══ RECORD SET
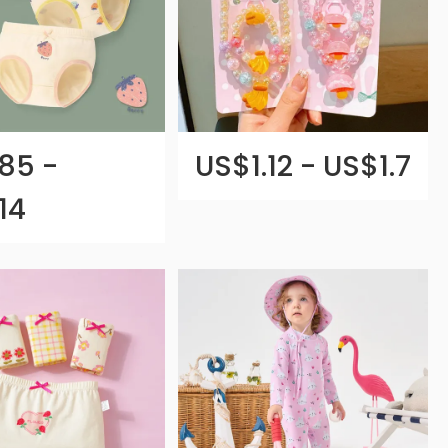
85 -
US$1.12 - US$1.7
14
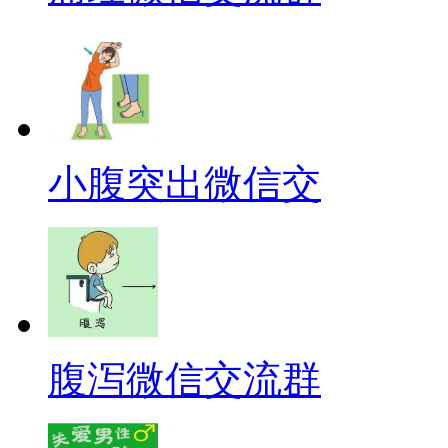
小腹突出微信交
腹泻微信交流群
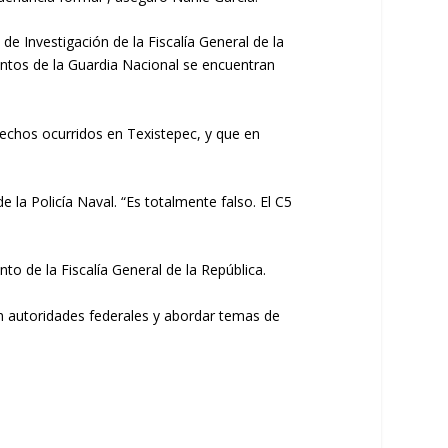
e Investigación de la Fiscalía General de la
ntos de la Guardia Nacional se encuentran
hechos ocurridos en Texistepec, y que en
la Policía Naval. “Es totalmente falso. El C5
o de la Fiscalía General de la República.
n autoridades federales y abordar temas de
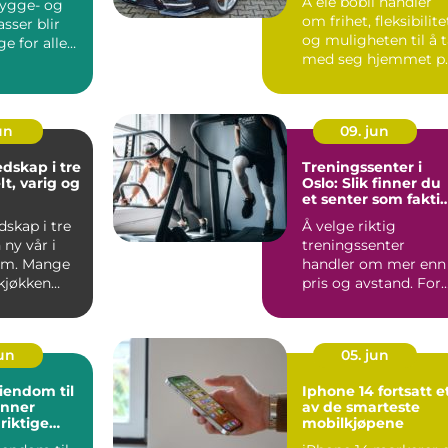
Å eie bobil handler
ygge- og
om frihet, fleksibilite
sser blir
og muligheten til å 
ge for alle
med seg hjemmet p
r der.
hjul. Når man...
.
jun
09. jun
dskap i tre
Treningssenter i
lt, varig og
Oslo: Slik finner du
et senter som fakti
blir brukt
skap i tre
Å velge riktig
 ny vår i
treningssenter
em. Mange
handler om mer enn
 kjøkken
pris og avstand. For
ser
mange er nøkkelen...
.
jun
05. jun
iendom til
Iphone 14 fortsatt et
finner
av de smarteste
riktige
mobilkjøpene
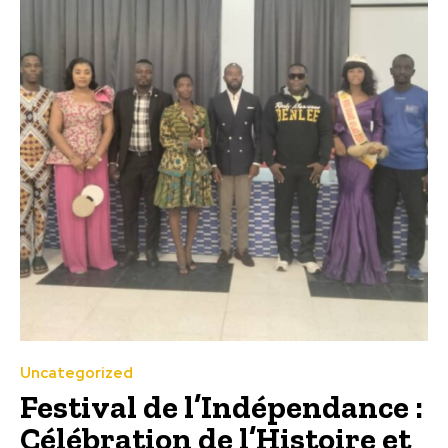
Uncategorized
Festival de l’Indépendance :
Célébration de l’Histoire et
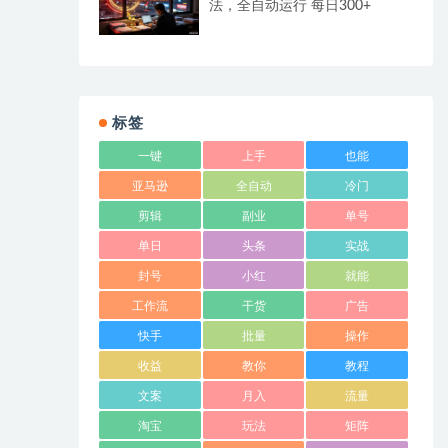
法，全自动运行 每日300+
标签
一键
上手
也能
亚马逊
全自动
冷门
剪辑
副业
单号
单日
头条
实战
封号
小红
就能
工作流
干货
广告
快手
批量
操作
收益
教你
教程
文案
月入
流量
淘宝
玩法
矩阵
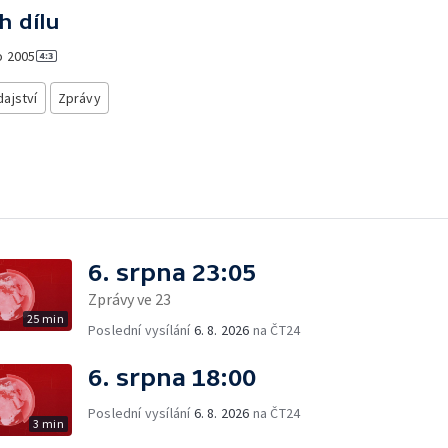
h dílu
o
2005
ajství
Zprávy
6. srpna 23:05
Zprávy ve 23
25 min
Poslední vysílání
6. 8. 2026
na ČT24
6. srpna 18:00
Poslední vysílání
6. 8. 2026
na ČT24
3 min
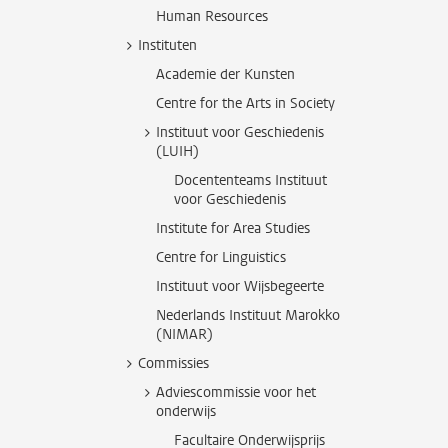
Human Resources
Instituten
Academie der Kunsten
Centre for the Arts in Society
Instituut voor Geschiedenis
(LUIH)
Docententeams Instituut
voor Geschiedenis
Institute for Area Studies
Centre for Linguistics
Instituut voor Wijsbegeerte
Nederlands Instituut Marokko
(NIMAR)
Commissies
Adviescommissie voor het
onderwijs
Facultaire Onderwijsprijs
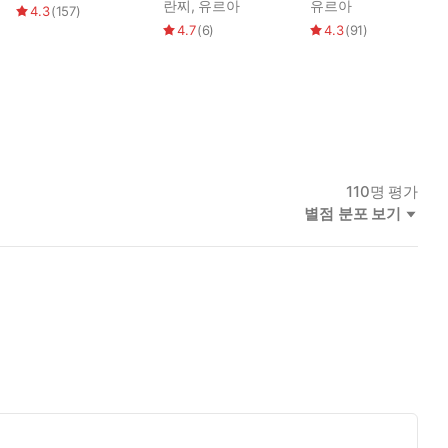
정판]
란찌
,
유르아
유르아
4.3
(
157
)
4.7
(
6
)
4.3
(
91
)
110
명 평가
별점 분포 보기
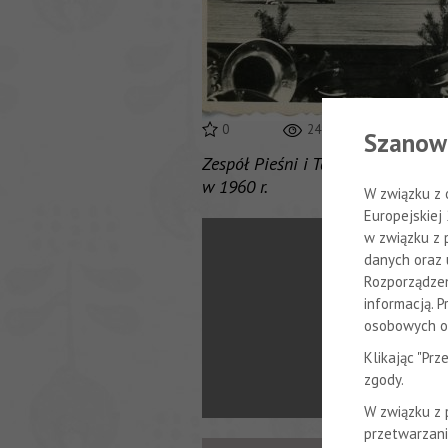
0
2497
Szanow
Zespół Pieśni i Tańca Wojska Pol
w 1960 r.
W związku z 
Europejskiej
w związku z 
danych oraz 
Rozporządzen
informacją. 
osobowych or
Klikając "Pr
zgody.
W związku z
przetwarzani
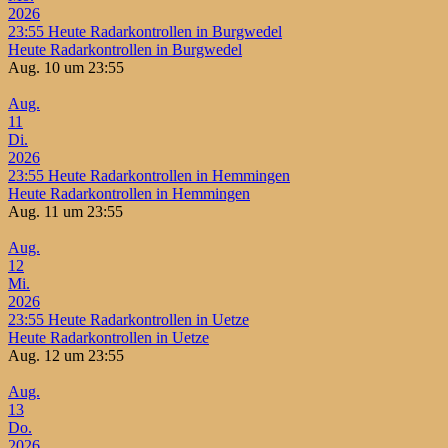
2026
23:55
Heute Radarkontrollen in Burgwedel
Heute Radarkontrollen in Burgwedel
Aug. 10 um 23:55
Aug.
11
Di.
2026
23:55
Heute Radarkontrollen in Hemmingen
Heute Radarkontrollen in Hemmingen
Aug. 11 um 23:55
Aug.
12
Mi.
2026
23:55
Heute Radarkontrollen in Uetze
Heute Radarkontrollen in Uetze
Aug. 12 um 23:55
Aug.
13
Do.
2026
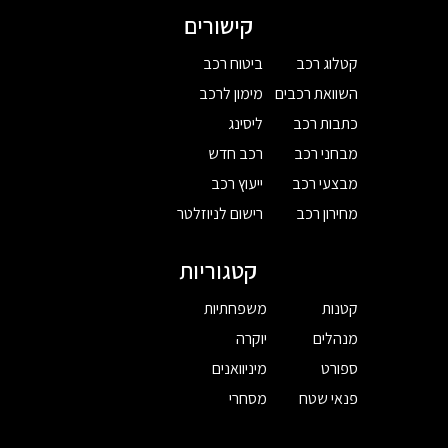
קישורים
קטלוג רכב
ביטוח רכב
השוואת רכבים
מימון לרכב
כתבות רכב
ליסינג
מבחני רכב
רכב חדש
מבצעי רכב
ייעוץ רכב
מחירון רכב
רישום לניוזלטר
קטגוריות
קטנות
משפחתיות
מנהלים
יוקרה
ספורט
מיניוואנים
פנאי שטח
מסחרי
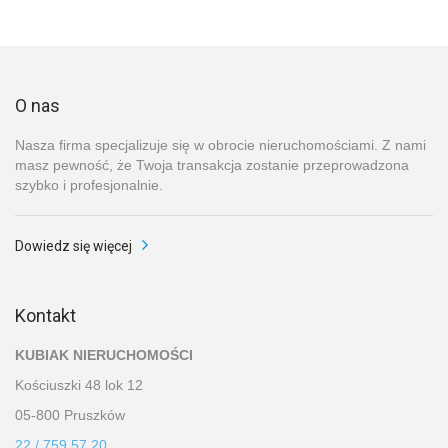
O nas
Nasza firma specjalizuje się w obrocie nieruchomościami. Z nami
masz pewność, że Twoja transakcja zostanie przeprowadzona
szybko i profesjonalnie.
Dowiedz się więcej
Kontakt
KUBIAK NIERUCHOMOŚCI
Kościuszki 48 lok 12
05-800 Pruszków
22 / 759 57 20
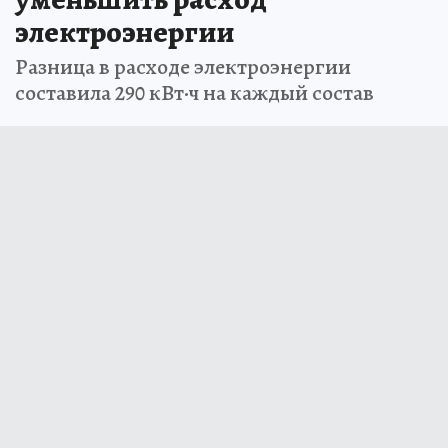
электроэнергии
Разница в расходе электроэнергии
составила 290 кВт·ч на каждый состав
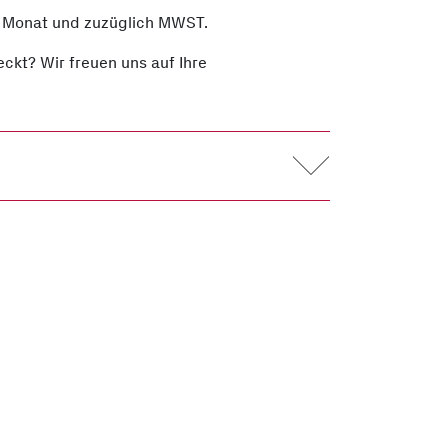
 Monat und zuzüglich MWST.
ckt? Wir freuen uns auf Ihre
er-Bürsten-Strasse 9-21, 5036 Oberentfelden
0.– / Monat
════
══ RECORD SET
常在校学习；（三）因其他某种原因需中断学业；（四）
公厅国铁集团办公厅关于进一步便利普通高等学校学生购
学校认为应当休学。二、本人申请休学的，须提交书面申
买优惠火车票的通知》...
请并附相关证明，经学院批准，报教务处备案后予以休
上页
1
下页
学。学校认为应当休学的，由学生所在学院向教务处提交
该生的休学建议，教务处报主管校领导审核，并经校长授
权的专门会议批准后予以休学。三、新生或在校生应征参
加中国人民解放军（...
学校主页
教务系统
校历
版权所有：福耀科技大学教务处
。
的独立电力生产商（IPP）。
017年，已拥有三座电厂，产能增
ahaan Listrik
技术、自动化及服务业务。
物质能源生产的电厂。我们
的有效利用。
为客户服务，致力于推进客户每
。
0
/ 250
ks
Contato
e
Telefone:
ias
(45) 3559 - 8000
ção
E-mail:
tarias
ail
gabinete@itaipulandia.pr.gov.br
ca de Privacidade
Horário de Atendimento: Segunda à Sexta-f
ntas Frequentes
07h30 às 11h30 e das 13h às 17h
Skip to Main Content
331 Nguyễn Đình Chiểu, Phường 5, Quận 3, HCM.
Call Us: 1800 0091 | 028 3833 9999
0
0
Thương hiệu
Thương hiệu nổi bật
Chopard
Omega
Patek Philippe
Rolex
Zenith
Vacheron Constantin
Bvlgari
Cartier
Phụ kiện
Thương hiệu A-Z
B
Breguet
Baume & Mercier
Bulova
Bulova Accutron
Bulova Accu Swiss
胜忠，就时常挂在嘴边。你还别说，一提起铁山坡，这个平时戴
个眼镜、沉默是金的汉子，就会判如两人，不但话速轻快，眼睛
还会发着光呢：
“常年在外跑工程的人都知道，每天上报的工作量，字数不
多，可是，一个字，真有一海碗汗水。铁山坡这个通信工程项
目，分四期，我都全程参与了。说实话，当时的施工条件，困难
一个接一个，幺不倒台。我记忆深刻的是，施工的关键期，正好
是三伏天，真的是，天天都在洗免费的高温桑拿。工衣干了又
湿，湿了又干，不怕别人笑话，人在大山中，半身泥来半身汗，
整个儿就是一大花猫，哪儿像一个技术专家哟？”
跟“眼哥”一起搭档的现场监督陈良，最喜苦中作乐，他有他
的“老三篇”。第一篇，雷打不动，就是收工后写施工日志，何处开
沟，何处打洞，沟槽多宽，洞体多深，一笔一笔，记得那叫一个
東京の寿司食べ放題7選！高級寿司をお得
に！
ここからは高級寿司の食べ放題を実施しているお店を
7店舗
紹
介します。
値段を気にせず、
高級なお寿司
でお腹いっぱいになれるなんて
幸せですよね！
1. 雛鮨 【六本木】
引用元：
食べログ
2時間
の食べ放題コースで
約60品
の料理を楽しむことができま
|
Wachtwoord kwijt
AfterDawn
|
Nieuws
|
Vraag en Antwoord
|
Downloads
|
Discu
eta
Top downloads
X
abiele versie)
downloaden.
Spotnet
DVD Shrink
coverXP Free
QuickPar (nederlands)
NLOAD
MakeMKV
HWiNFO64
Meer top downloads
════
══ RECORD SET
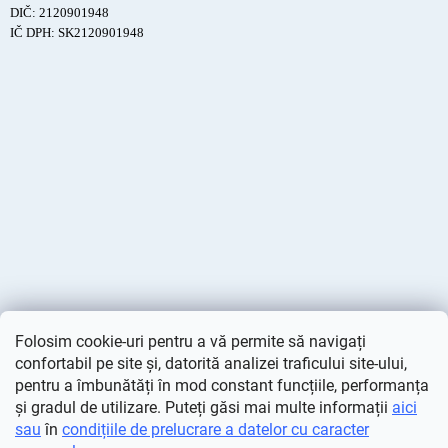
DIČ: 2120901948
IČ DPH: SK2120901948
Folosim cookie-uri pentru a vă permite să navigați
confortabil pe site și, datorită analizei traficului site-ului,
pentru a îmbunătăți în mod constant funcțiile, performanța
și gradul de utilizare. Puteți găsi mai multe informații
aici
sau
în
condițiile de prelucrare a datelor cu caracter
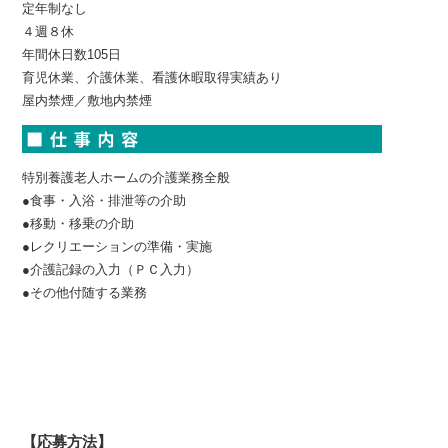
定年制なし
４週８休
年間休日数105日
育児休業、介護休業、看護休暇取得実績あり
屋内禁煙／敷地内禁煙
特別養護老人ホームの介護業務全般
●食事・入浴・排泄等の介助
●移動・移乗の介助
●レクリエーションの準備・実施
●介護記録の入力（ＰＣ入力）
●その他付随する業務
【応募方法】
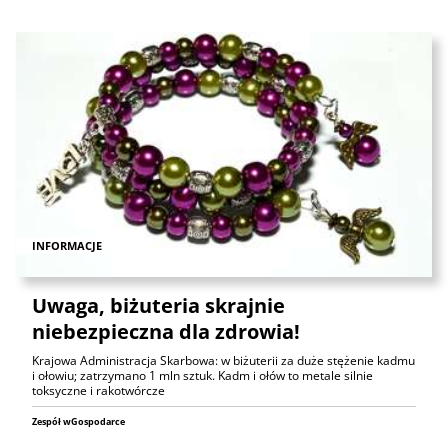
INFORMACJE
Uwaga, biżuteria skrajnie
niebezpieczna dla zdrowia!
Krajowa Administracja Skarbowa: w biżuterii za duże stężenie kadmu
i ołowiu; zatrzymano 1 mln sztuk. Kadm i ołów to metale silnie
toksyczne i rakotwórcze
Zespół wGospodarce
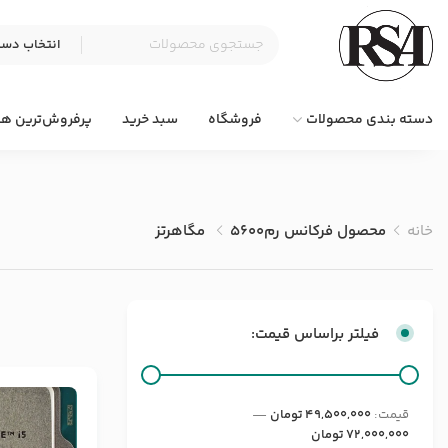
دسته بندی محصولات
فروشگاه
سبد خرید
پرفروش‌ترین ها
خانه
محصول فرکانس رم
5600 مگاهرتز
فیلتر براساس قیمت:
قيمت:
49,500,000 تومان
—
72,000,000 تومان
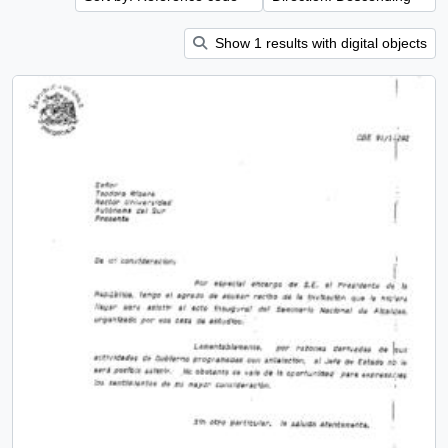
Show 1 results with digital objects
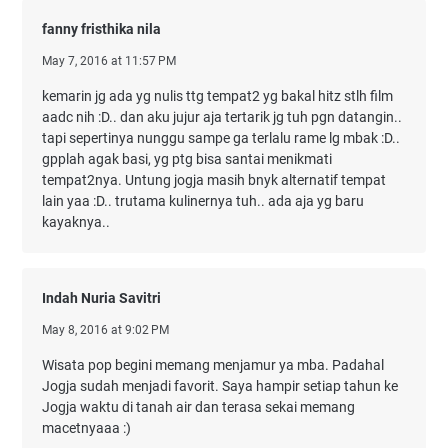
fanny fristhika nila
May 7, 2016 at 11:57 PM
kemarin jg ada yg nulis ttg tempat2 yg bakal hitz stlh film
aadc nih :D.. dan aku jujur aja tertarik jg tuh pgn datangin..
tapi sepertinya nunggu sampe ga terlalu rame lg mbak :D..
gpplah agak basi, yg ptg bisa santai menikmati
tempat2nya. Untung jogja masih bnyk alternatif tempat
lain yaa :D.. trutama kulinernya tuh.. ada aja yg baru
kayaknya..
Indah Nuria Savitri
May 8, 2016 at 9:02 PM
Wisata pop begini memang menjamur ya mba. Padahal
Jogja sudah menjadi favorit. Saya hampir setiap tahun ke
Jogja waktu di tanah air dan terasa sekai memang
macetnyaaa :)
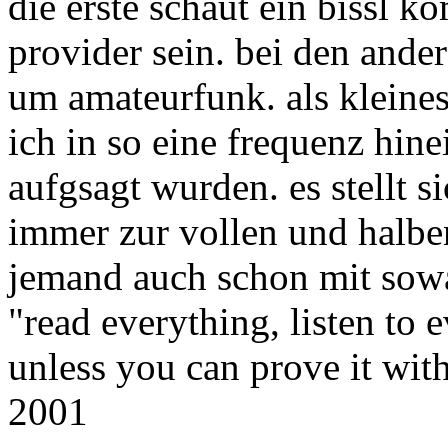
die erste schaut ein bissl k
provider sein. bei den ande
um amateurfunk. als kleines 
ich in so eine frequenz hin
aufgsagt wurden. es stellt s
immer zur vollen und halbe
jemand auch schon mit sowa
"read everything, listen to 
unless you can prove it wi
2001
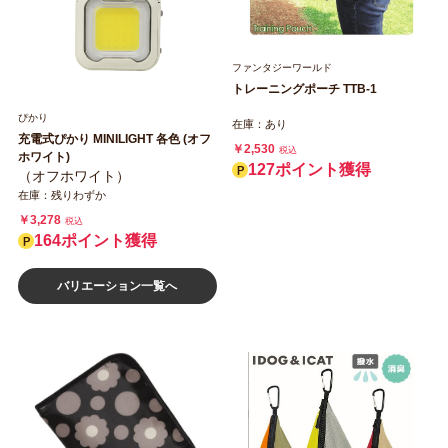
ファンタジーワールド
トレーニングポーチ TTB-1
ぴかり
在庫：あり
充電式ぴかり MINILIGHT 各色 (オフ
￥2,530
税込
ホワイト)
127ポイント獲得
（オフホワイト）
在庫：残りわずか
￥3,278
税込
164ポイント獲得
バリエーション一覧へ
════
Of the entries above, repeat exactly the lines between the line with "该生的休学建议，教务处报主管校领导审核，并经校长授" and the line with "目，分四期，我都全程参与了。说实话，当时的施工条件，困难", inclusive, and no others.

该生的休学建议，教务处报主管校领导审核，并经校长授
权的专门会议批准后予以休学。三、新生或在校生应征参
加中国人民解放军（...
学校主页
教务系统
校历
版权所有：福耀科技大学教务处
。
的独立电力生产商（IPP）。
017年，已拥有三座电厂，产能增
ahaan Listrik
技术、自动化及服务业务。
物质能源生产的电厂。我们
的有效利用。
为客户服务，致力于推进客户每
。
0
/ 250
ks
Contato
e
Telefone:
ias
(45) 3559 - 8000
ção
E-mail:
tarias
ail
gabinete@itaipulandia.pr.gov.br
ca de Privacidade
Horário de Atendimento: Segunda à Sexta-f
ntas Frequentes
07h30 às 11h30 e das 13h às 17h
Skip to Main Content
331 Nguyễn Đình Chiểu, Phường 5, Quận 3, HCM.
Call Us: 1800 0091 | 028 3833 9999
0
0
Thương hiệu
Thương hiệu nổi bật
Chopard
Omega
Patek Philippe
Rolex
Zenith
Vacheron Constantin
Bvlgari
Cartier
Phụ kiện
Thương hiệu A-Z
B
Breguet
Baume & Mercier
Bulova
Bulova Accutron
Bulova Accu Swiss
胜忠，就时常挂在嘴边。你还别说，一提起铁山坡，这个平时戴
个眼镜、沉默是金的汉子，就会判如两人，不但话速轻快，眼睛
还会发着光呢：
“常年在外跑工程的人都知道，每天上报的工作量，字数不
多，可是，一个字，真有一海碗汗水。铁山坡这个通信工程项
目，分四期，我都全程参与了。说实话，当时的施工条件，困难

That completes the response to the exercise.